Vencí la lujuria, que es la gula llevada
a la exacerbación. En efecto, todo vicio no refrenado conduce a un vicio mayor.
Y la gula de Eva, ya de por sí digna de condena, la condujo a la lujuria;
efectivamente, no le bastó ya el satisfacerse sola sino que quiso portar su
delito a una refinada intensidad; así conoció la lujuria y se hizo maestra de
ella para su compañero. Yo invertí los términos y, en vez de descender, siempre
subí; en vez de hacer bajar, atraí siempre hacia arriba; y de mi compañero, que
era un hombre honesto, hice un ángel.
Es ese momento en que poseía a Dios, y
con El sus riquezas infinitas, me apresuré a despojarme de todo ello diciendo:
"Que por Él se haga tu voluntad y que Él la haga". Casto es aquel que
controla no sólo su carne, sino también los afectos y los pensamientos. Yo
tenía que ser la Casta para anular a la Impúdica de la carne, del corazón y de
la mente. Me mantuve comedida sin decir ni siquiera de mi Hijo, que en la
tierra era sólo mío, como en el Cielo era solamente de Dios: "Es mío y
para mí lo quiero".
Y a pesar de todo no era suficiente para
que la mujer pudiera poseer la paz que Eva había perdido. Esa paz os la procuré
al pie de la Cruz, viendo morir a Aquel que tú has visto nacer. Y, cuando me
sentí arrancar las entrañas ante el grito de mi Hijo, quedé vacía de toda
feminidad de connotación humana: ya no carne sino ángel. María, la Virgen
desposada con el Espíritu, murió en ese momento; quedó la Madre de la Gracia,
la que os generó la Gracia desde su tormento y os la dio. La hembra, a la que
había vuelto a consagrar mujer la noche de Navidad, a los pies de la Cruz
conquistó los medios para venir a ser criatura del Cielo.

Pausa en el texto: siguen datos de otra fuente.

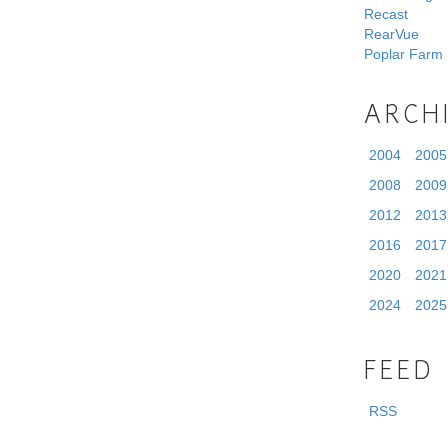
Recast
RearVue
Poplar Farm
ARCH
2004
2005
2008
2009
2012
2013
2016
2017
2020
2021
2024
2025
FEED
RSS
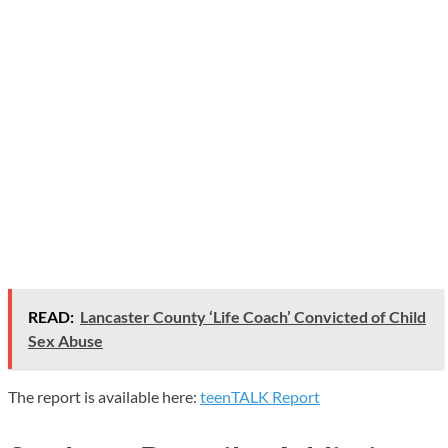
READ:
Lancaster County ‘Life Coach’ Convicted of Child
Sex Abuse
The report is available here:
teenTALK Report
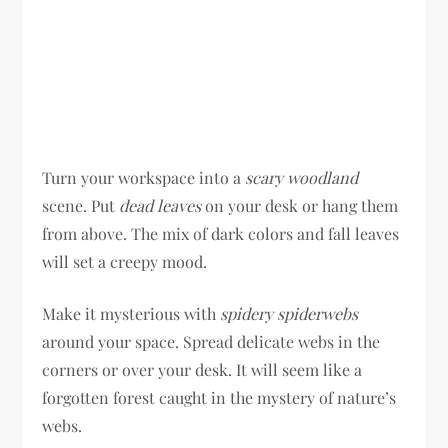
Turn your workspace into a
scary woodland
scene. Put
dead leaves
on your desk or hang them
from above. The mix of dark colors and fall leaves
will set a creepy mood.
Make it mysterious with
spidery spiderwebs
around your space. Spread delicate webs in the
corners or over your desk. It will seem like a
forgotten forest caught in the mystery of nature’s
webs.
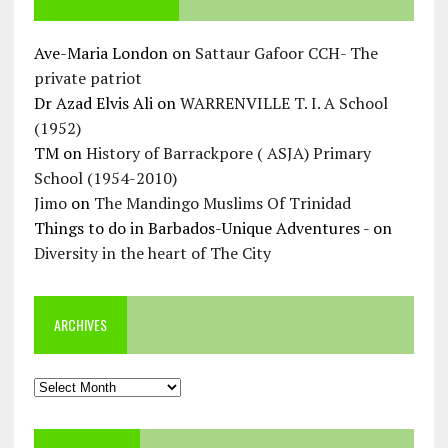
Ave-Maria London
on
Sattaur Gafoor CCH- The
private patriot
Dr Azad Elvis Ali
on
WARRENVILLE T. I. A School
(1952)
TM
on
History of Barrackpore ( ASJA) Primary
School (1954-2010)
Jimo
on
The Mandingo Muslims Of Trinidad
Things to do in Barbados-Unique Adventures -
on
Diversity in the heart of The City
ARCHIVES
Archives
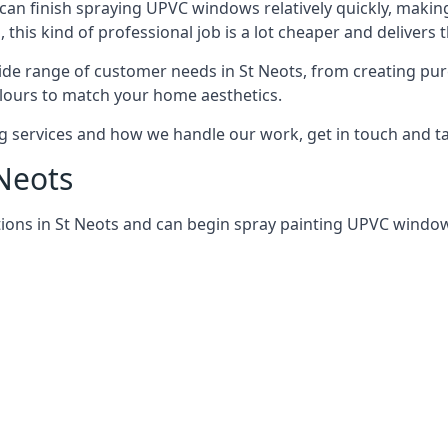
can finish spraying UPVC windows relatively quickly, making
his kind of professional job is a lot cheaper and delivers 
de range of customer needs in St Neots, from creating pu
lours to match your home aesthetics.
services and how we handle our work, get in touch and tal
 Neots
ions in St Neots and can begin spray painting UPVC windo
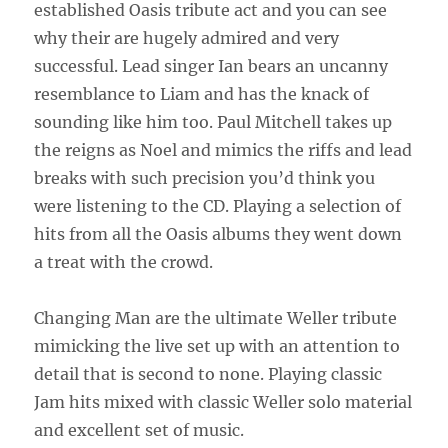
established Oasis tribute act and you can see
why their are hugely admired and very
successful. Lead singer Ian bears an uncanny
resemblance to Liam and has the knack of
sounding like him too. Paul Mitchell takes up
the reigns as Noel and mimics the riffs and lead
breaks with such precision you’d think you
were listening to the CD. Playing a selection of
hits from all the Oasis albums they went down
a treat with the crowd.
Changing Man are the ultimate Weller tribute
mimicking the live set up with an attention to
detail that is second to none. Playing classic
Jam hits mixed with classic Weller solo material
and excellent set of music.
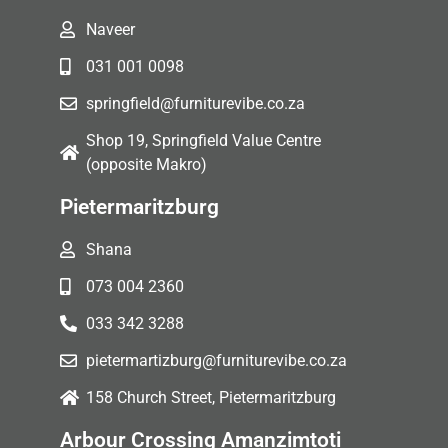
Naveer
031 001 0098
springfield@furniturevibe.co.za
Shop 19, Springfield Value Centre
(opposite Makro)
Pietermaritzburg
Shana
073 004 2360
033 342 3288
pietermartizburg@furniturevibe.co.za
158 Church Street, Pietermaritzburg
Arbour Crossing Amanzimtoti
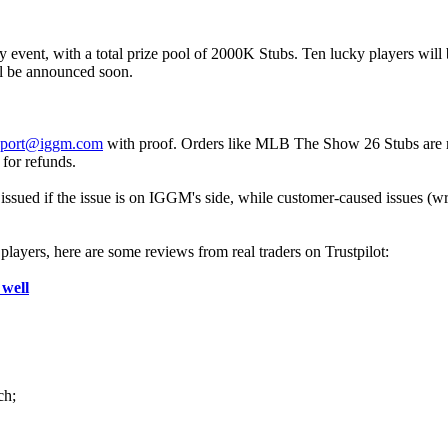
t, with a total prize pool of 2000K Stubs. Ten lucky players will be d
ll be announced soon.
pport@iggm.com
with proof. Orders like MLB The Show 26 Stubs are refu
 for refunds.
ssued if the issue is on IGGM's side, while customer-caused issues (wro
ayers, here are some reviews from real traders on Trustpilot:
 well
ch;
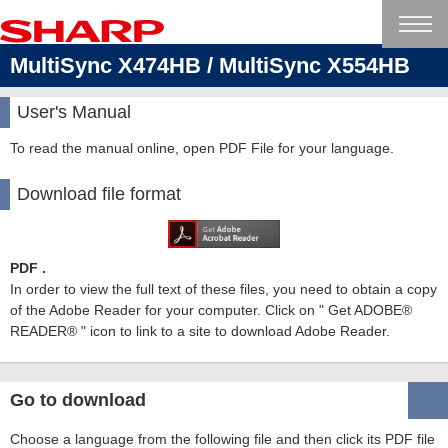
MultiSync X474HB / MultiSync X554HB
User's Manual
To read the manual online, open PDF File for your language.
Download file format
PDF .
In order to view the full text of these files, you need to obtain a copy
of the Adobe Reader for your computer. Click on " Get ADOBE®
READER® " icon to link to a site to download Adobe Reader.
Go to download
Choose a language from the following file and then click its PDF file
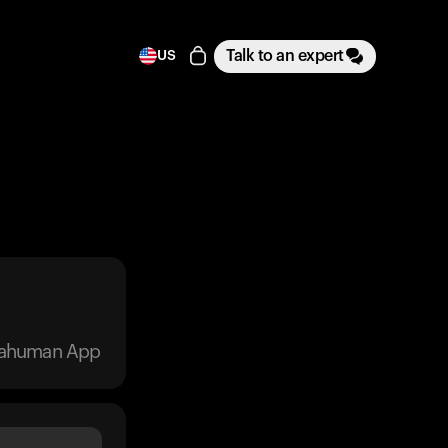
Talk to an expert
US
trahuman App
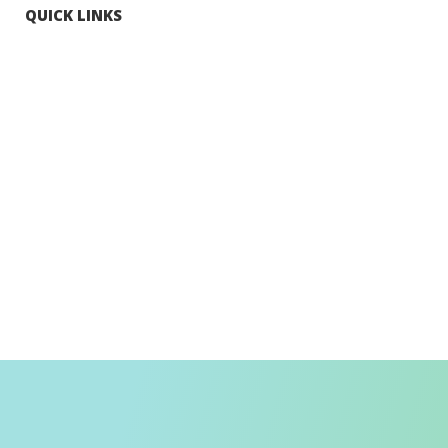
QUICK LINKS
Tourists
Explore Hong Kong
Hong Kong Fun in 18 Districts
Enjoy Hiking
Visa Requirement
Weather
Transport in Hong Kong
Information for Inbound Travellers
Shop Smart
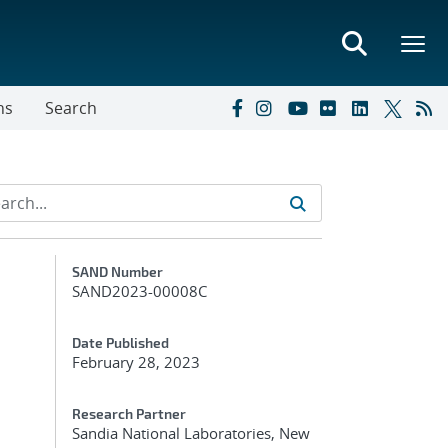
ns
Search
Additional Metadata
SAND Number
SAND2023-00008C
Date Published
February 28, 2023
Research Partner
Sandia National Laboratories, New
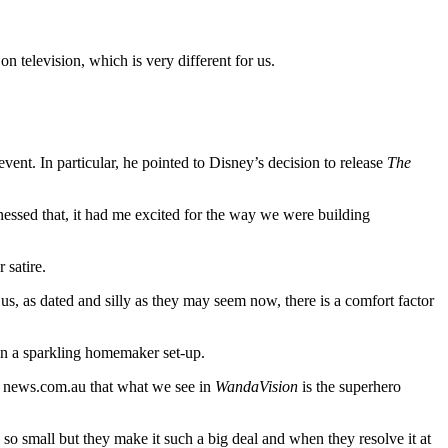
on television, which is very different for us.
event. In particular, he pointed to Disney’s decision to release
The
nessed that, it had me excited for the way we were building
 satire.
s, as dated and silly as they may seem now, there is a comfort factor
in a sparkling homemaker set-up.
ld news.com.au that what we see in
WandaVision
is the superhero
o small but they make it such a big deal and when they resolve it at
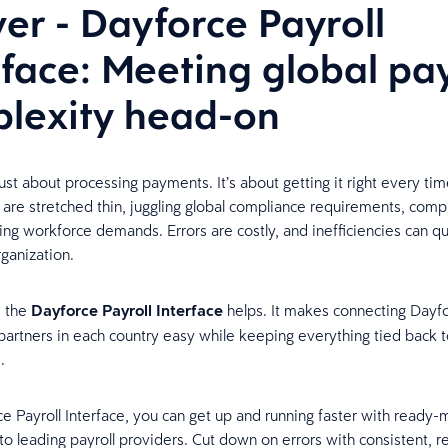
ver - Dayforce Payroll
rface: Meeting global pay
lexity head-on
 just about processing payments. It’s about getting it right every tim
are stretched thin, juggling global compliance requirements, comp
sing workforce demands. Errors are costly, and inefficiencies can qu
rganization.
e the
Dayforce Payroll Interface
helps. It makes connecting Dayfo
l partners in each country easy while keeping everything tied back t
m.
e Payroll Interface, you can get up and running faster with ready
to leading payroll providers. Cut down on errors with consistent, re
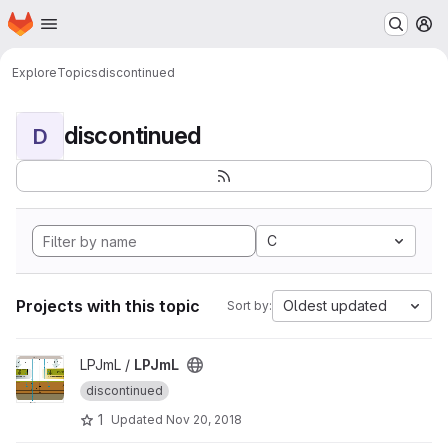
Homepage
Skip to main content
M
Explore
Topics
discontinued
discontinued
D
C
Projects with this topic
Oldest updated
Sort by:
View LPJmL project
LPJmL /
LPJmL
discontinued
1
Updated
Nov 20, 2018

Esto hice yo por vosotras, negándome toda
satisfacción, incluso las satisfacciones santas. De vosotras, reducidas por Eva
a hembras no superiores a las compañeras de los animales, he hecho — basta con
que lo
queráis — las santas de Dios. Por
vosotras subí, y, como a José, os elevé. La roca del Calvario es mi Monte de los
Olivos. Ése fue mi impulso para llevar al Cielo, santificada de nuevo, el alma
de la mujer, junto con mi carne, glorificada por haber llevado al Verbo de Dios
y anulado en mí hasta el último vestigio de Eva, la última raíz de aquel árbol
de las cuatro ramas venenosas, aquel árbol que tenía hincada su raíz en el
sentido y que había arrastrado a la caída a la Humanidad, y que hasta el final
de los siglos y hasta la última mujer os morderá las entrañas. Desde allí,
donde ahora resplandezco envuelta en el rayo del Amor, os llamo y os indico
cuál es la Medicina para venceros a vosotras mismas: la Gracia de mi Señor y la
Sangre de mi Hijo.
Y tú, voz mía, haz descansar a tu alma
con la luz de esta alborada de Jesús para tener fuerza en las futuras
crucifixiones que no te van a ser evitadas, porque te queremos aquí, y aquí se
viene a través del dolor; porque te queremos aquí, y más alto se viene cuanto
mayor ha sido la pena sobrellevada para obtener Gracia para el mundo.